What is Hair Cloning?

Hair cloning is a theoretical hair restoration method that, once perfected, will potentially provide an unlimited source of feasible of donor hair to use for transplants. Instead of relying on preexisting hairs from the scalp or body, doctors will be able to use chemicals to artificially influence the replication of hair cells at will (cloning). There are a number of technological barriers and scientific uncertainties that must be overcome before cloning techniques can be used to restore hair.

Hair Cloning and Dermal Papillae

The premise of hair cloning focuses on the dermal papilla, a structure that connects the hair follicle to the blood supply, providing nutrition so that hair may grow. To do so, the dermal papilla grows upward into another hair follicle structure known as the hair bulb. The hair bulb is what sprouts the actual hair itself, which continues to push through the follicle, emerging past the scalp to become visible hair strands. If the dermal papilla fails to reach the hair bulb for any reason, the hair will permanently cease to grow.

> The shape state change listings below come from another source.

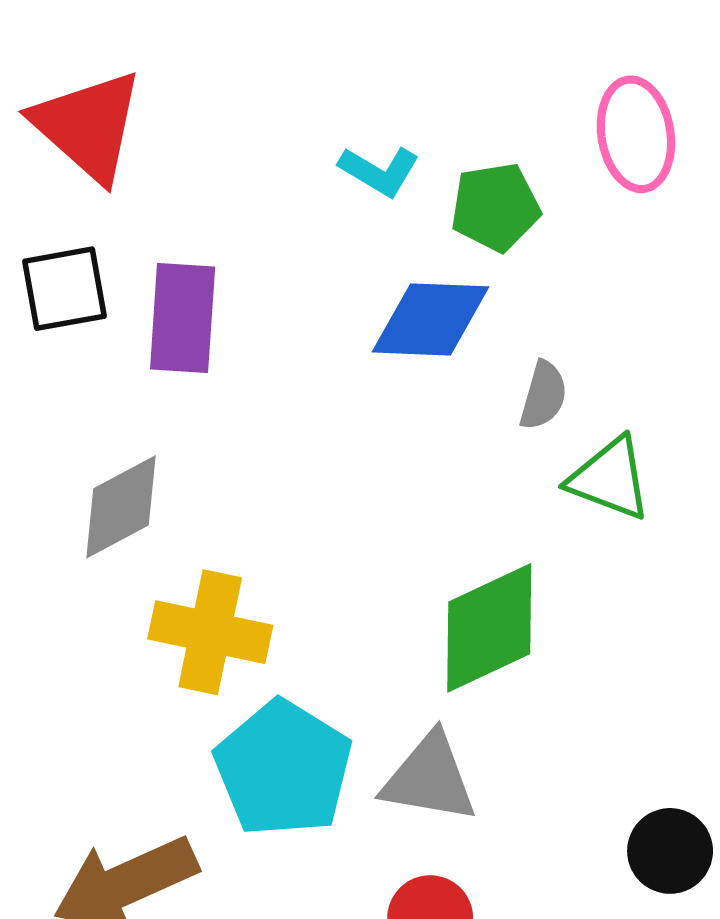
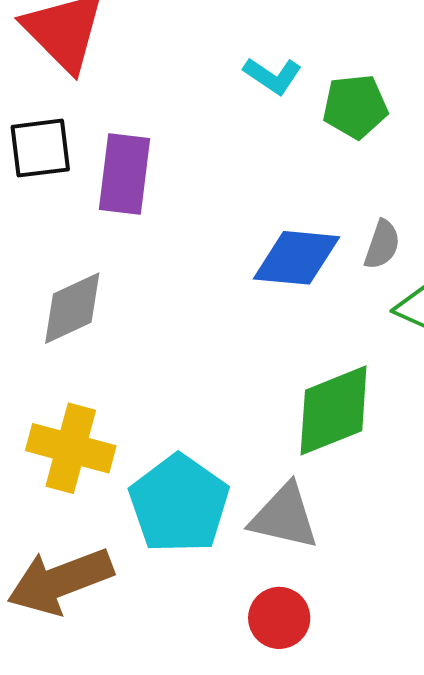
blue diamond: (431, 319) -> (296, 258), moved
yellow cross: (210, 632) -> (71, 448), moved

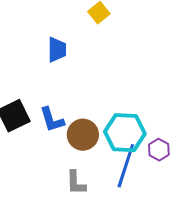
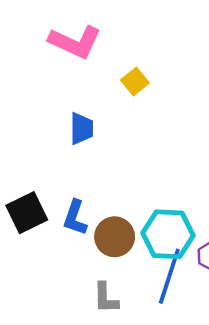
blue L-shape: (52, 120) -> (75, 218), turned 36

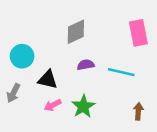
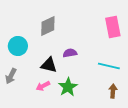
gray diamond: (76, 32) -> (48, 26), moved
cyan line: (121, 72) -> (109, 66), moved
black triangle: (48, 79) -> (49, 65), moved

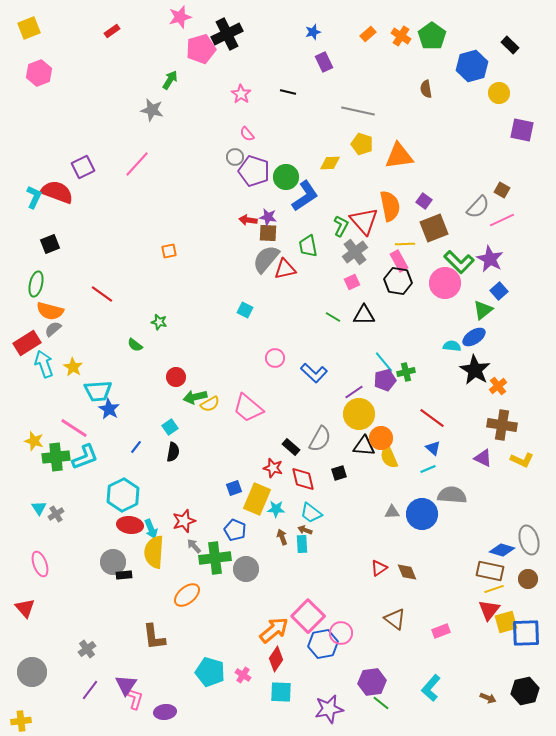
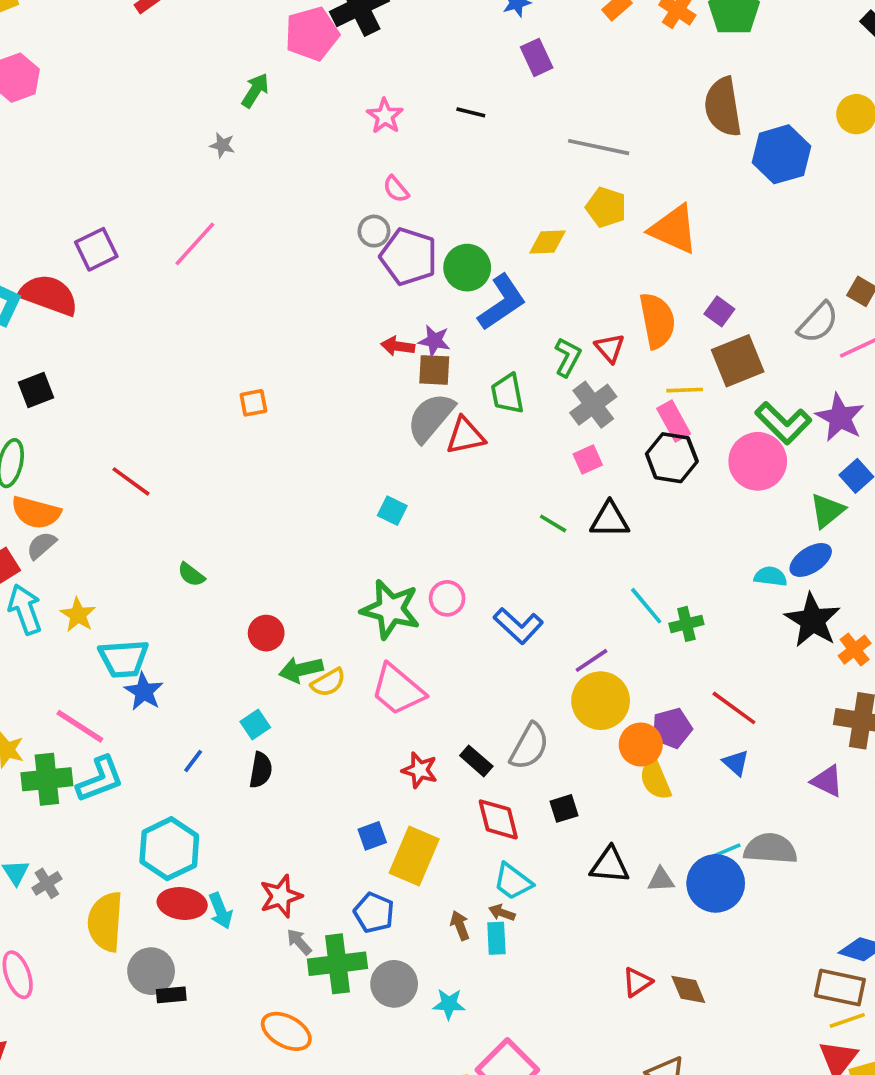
blue hexagon: (472, 66) -> (781, 154), moved
brown semicircle: (426, 89) -> (723, 107), size x1.8
gray star: (152, 110) -> (222, 145), size x0.6
orange triangle: (399, 156) -> (674, 229), turned 32
red triangle: (364, 221) -> (610, 348), size x0.6
green star: (159, 322) -> (390, 609), moved, size x2.0
purple pentagon: (385, 380) -> (672, 728), moved
black triangle: (364, 446) -> (610, 865), moved
red star: (273, 468) -> (420, 770), moved
cyan line: (428, 469) -> (727, 850), moved
cyan star: (276, 509) -> (449, 1004), moved
yellow semicircle: (154, 552) -> (105, 922), moved
orange ellipse: (187, 595) -> (286, 1031), turned 68

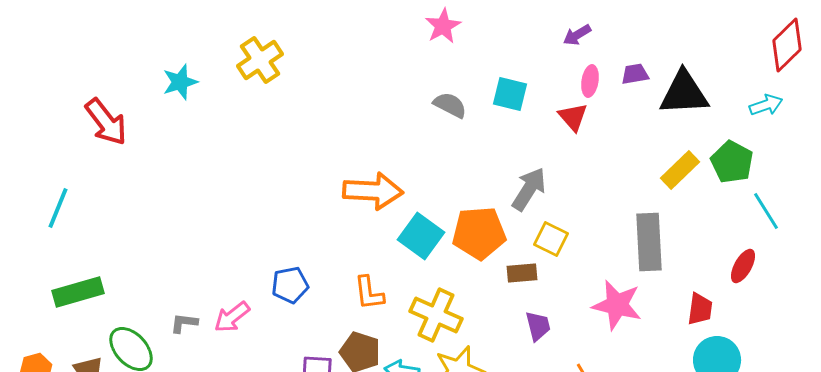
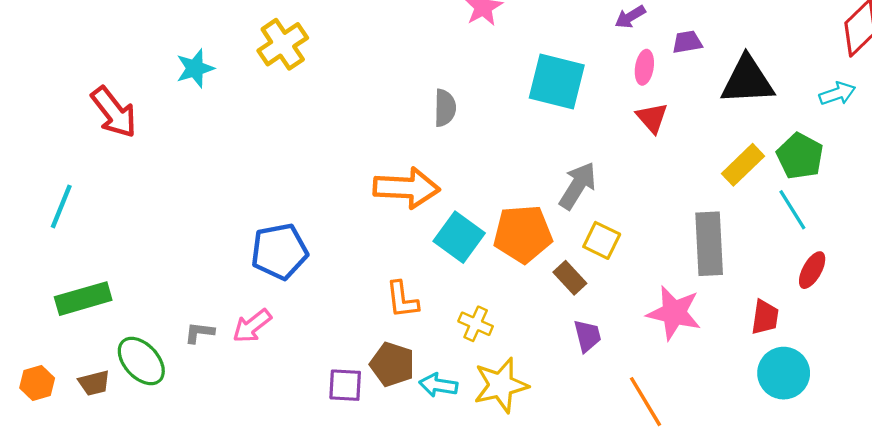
purple trapezoid: (635, 74) -> (687, 42), moved
cyan square: (510, 94) -> (557, 82), size x1.5
gray semicircle: (450, 105) -> (445, 108), moved, turned 64
red triangle: (573, 117) -> (652, 118), moved
cyan line: (766, 211) -> (792, 210), moved
brown rectangle: (522, 273) -> (570, 278), turned 52
blue pentagon: (290, 285) -> (279, 251), moved, size x1.4
yellow cross: (436, 315) -> (476, 324), size x0.6

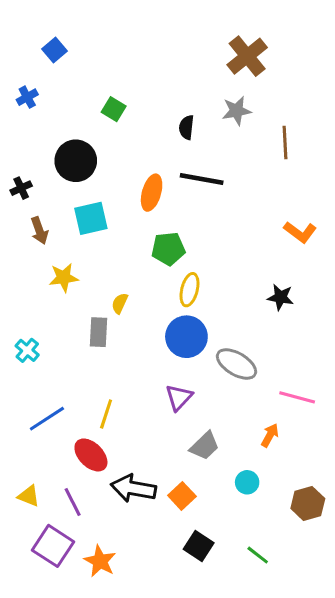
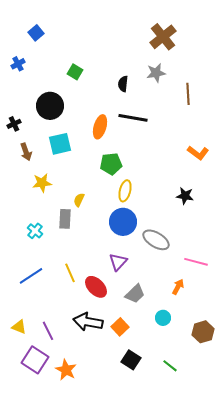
cyan cross: (27, 350) -> (35, 231), moved
yellow line: (106, 414) -> (70, 273), turned -42
red ellipse: (91, 455) -> (96, 287), moved

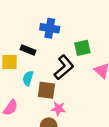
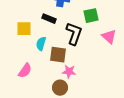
black rectangle: (28, 50) -> (49, 19), moved
black L-shape: (64, 67) -> (74, 34), turned -30

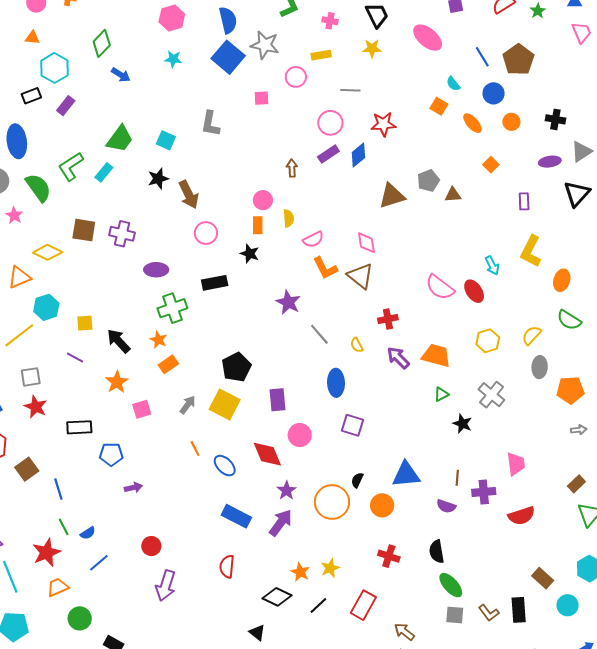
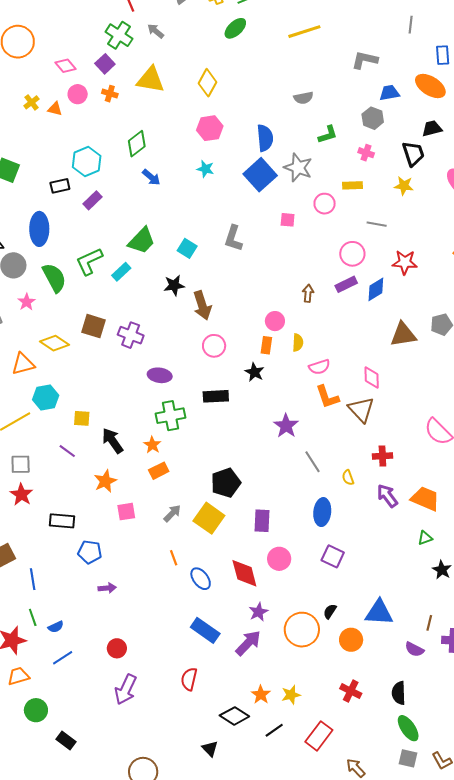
orange triangle: (32, 38) -> (55, 109), moved

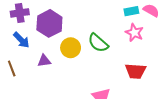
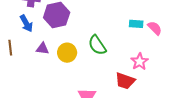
pink star: (134, 33) -> (140, 61), moved
yellow circle: (71, 48) -> (67, 53), moved

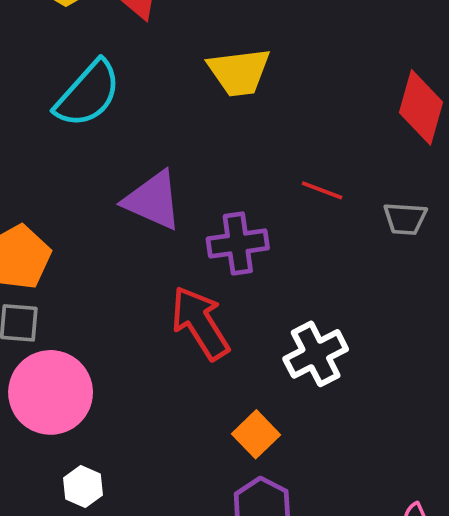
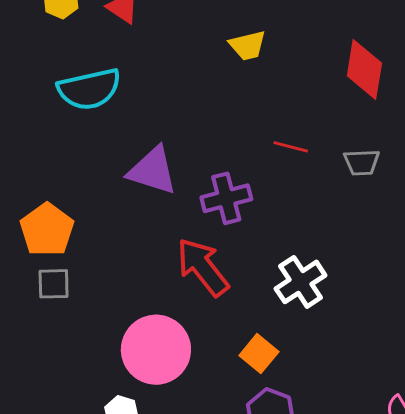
yellow trapezoid: (239, 72) -> (248, 45), moved, size x0.7
cyan semicircle: (88, 94) -> (89, 89), turned 42
pink circle: (51, 392) -> (156, 350), moved

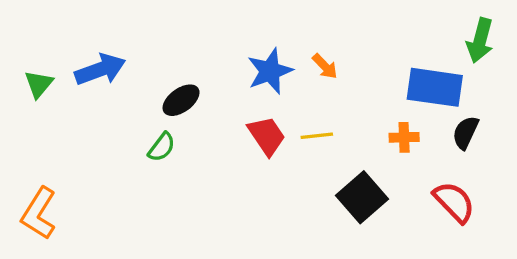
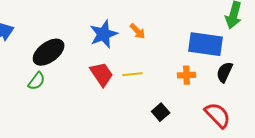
black ellipse: (181, 100) -> (49, 52), size x1.4
black square: (362, 197) -> (161, 112), size x0.6

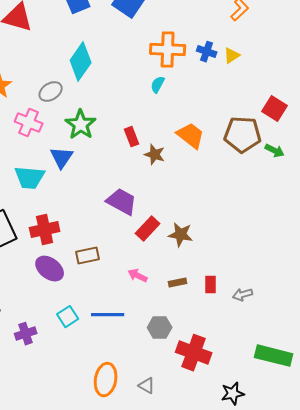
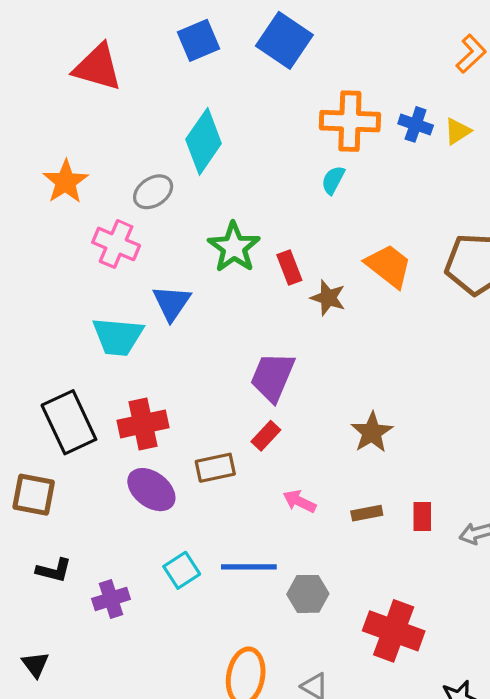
green star: (81, 125) -> (234, 247), moved
purple trapezoid: (122, 202) -> (273, 377), turned -96
red rectangle: (148, 229) -> (266, 436), moved, size x0.7
brown star: (181, 235) -> (372, 432), turned 30
gray hexagon: (160, 328) -> (308, 594), moved

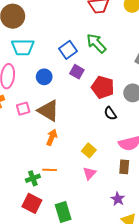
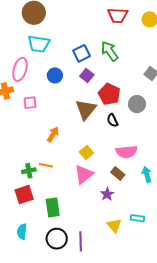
brown triangle: (48, 111) -> (86, 109), moved, turned 30
brown rectangle: (124, 167) -> (118, 173), turned -64
pink triangle: (90, 173) -> (84, 174), size x1.5
purple star: (118, 199) -> (107, 194), moved
red square: (32, 203) -> (24, 195), turned 36

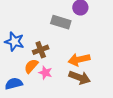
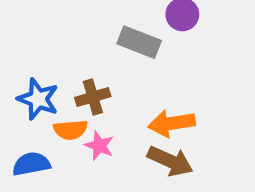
blue star: (14, 42) -> (38, 99), moved
orange semicircle: (31, 66) -> (70, 130), turned -140

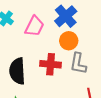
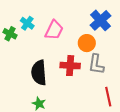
blue cross: (66, 16) -> (100, 20), moved

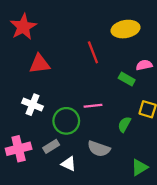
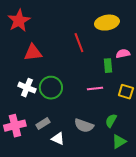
green rectangle: (127, 79) -> (108, 66), turned 56
pink line: (93, 106) -> (95, 89), moved
green circle: (66, 121) -> (51, 88), moved
green semicircle: (124, 124) -> (111, 121), moved

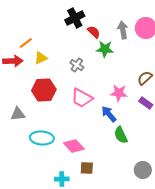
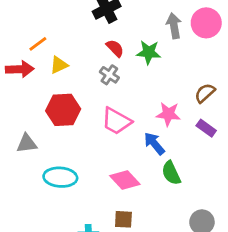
red semicircle: (94, 32) -> (115, 48), moved
pink diamond: (74, 146) -> (125, 180), moved

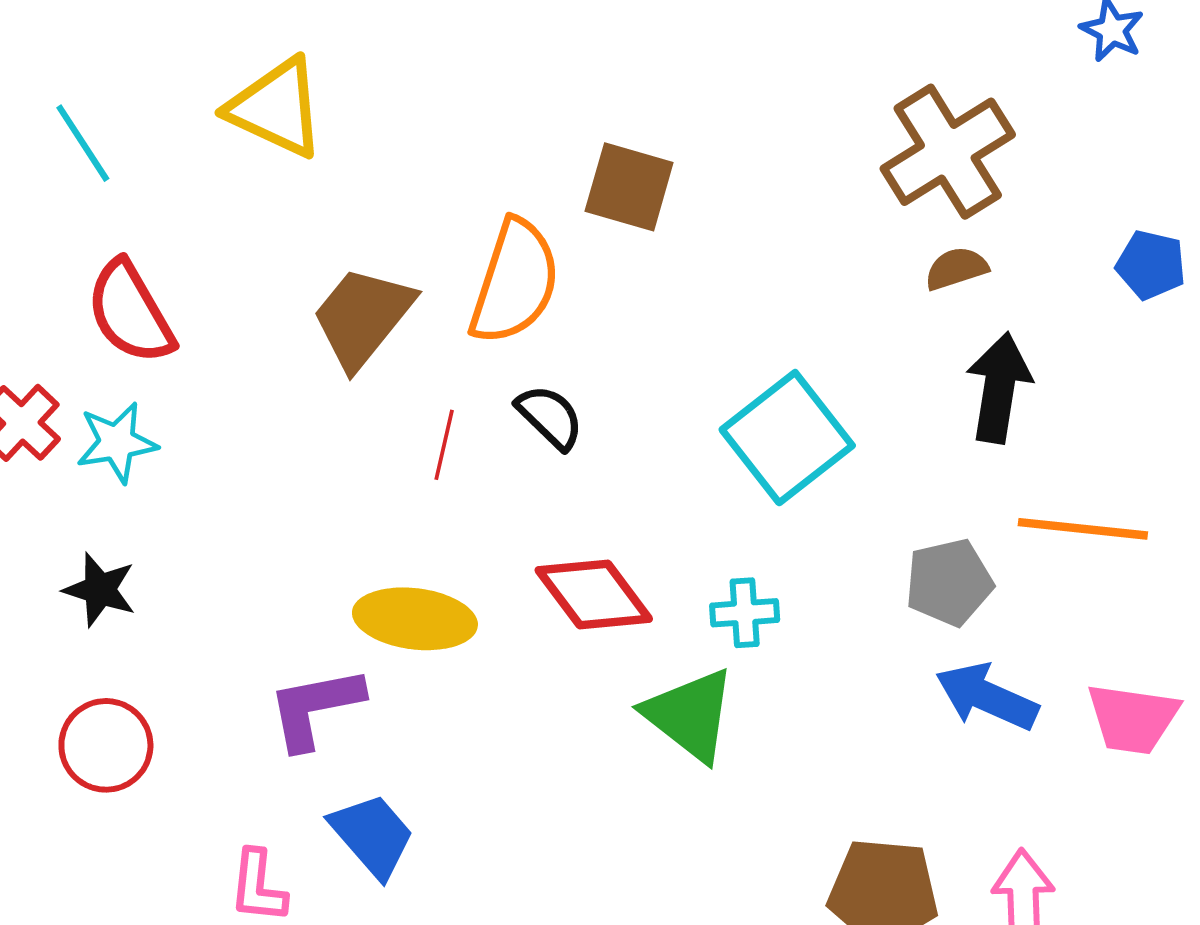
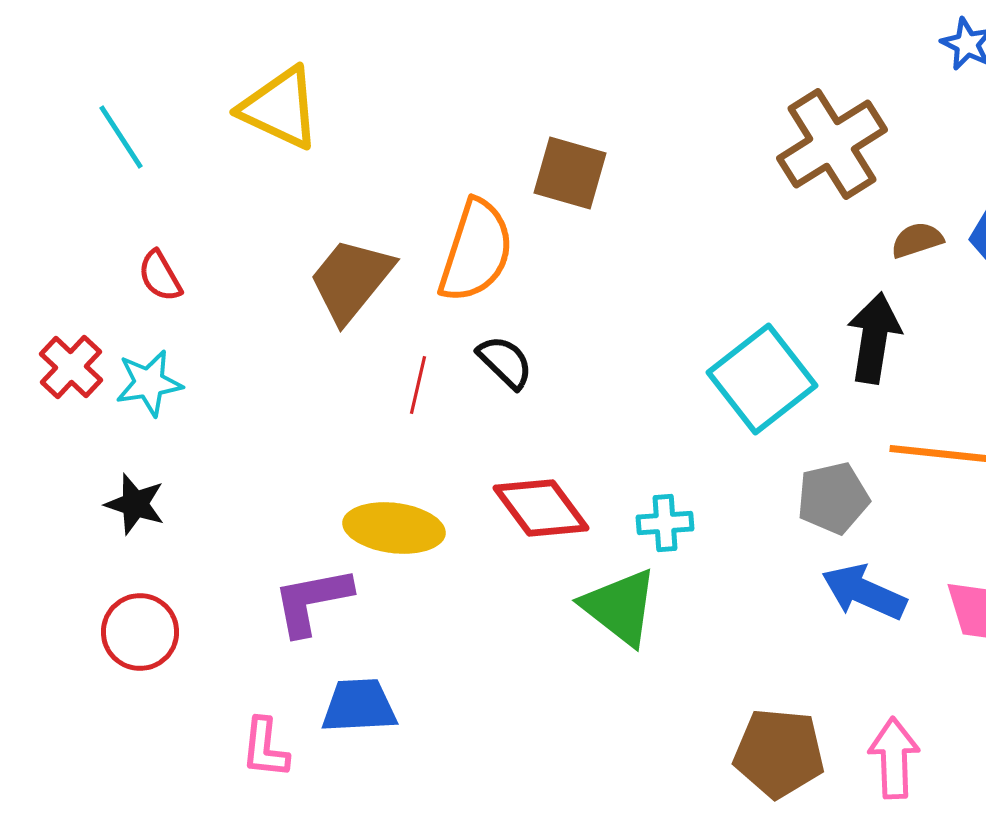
brown semicircle: (956, 268) -> (917, 240), moved
red semicircle: (130, 312) -> (160, 276), size x0.6
cyan square: (787, 438) -> (762, 379), moved
blue trapezoid: (372, 835) -> (359, 706), turned -52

How does Hair Cloning Work?

In many cases of hair loss (alopecia), the hair follicle and dermal papillae have shrunk to the point where new hairs can no longer grow. Dermal papilla cells, however, are quite sturdy, and can survive transplantation into different areas of the scalp. hair. Follicles can produce hair when new, healthy dermal papilla cells are transplanted.

There are four different proposals as to exactly where to introduce these dermal papilla cells.

  • The first method injects the dermal papillae cells directly into the second layer of the skin (dermis) of the scalp. This causes the surface skin (epidermis) to change into new hair follicles.
  • The second method injects the dermal papillae cells directly into the epidermis of the scalp. Instead of creating new hair follicles, this method would stimulate any older follicles into working again. A major concern with cloning is that the new hair follicles will not follow normal hair growth patterns. This method eliminates this concern because hair will be growing from follicles that were previously intact, meaning the new hair will look natural.
  • The third method mixes dermal papillae cells with keratinocytes (cells which produce keratin and cause the hair to mature) in a petri dish. The two cells are cultured and begin to form a hair. The partially-formed hair is transplanted into the designated area of the scalp.
  • The final method cultures dermal papillae cells with (or without keratinocytes) as before, but also carefully grows the hair between real or synthetic tissue as a way to control hair direction and growth.

Medical Proof that Cloning will Work

In a breakthrough study called Trans-Gender Induction of Hair Follicles (1999), a researcher named Dr. Colin Jahoda yielded concrete evidence behind the scientific principles of hair cloning. Dr. Colin Jahoda successfully caused hair follicles to grow on laboratory foreskin tissue samples by introducing dermal papillae cells. In doing so, Dr. Jahoda proved that dermal cells can not only cause new hair to grow, but also in areas that were previously genetically unable to do so. This means that patients with no viable donor hair (such as diffuse patterned alopecia), or even no ability to grow hair (such as with Alopecia Universalis), may finally have a way to form fully functioning hair follicles.